### INSTRUCTIONS FOR THE TASK
For each entry, repeat the text exactly and omit any picture it holds.

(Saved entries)
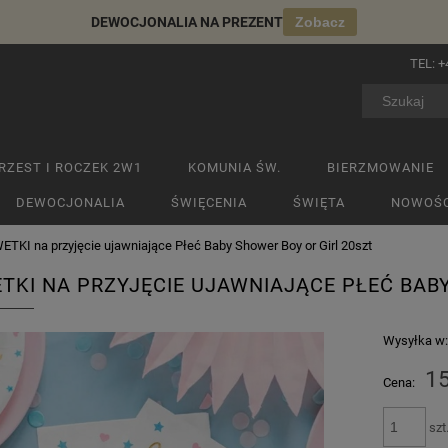
DEWOCJONALIA NA PREZENT
Zobacz
TEL:
+
RZEST I ROCZEK 2W1
KOMUNIA ŚW.
BIERZMOWANIE
DEWOCJONALIA
ŚWIĘCENIA
ŚWIĘTA
NOWOŚC
TKI na przyjęcie ujawniające Płeć Baby Shower Boy or Girl 20szt
TKI NA PRZYJĘCIE UJAWNIAJĄCE PŁEĆ BAB
Wysyłka w
15
Cena:
szt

### EXERCISE RESULT
DEWOCJONALIA NA PREZENT
Zobacz
TEL:
+
RZEST I ROCZEK 2W1
KOMUNIA ŚW.
BIERZMOWANIE
DEWOCJONALIA
ŚWIĘCENIA
ŚWIĘTA
NOWOŚC
TKI na przyjęcie ujawniające Płeć Baby Shower Boy or Girl 20szt
TKI NA PRZYJĘCIE UJAWNIAJĄCE PŁEĆ BAB
Wysyłka w
15
Cena:
szt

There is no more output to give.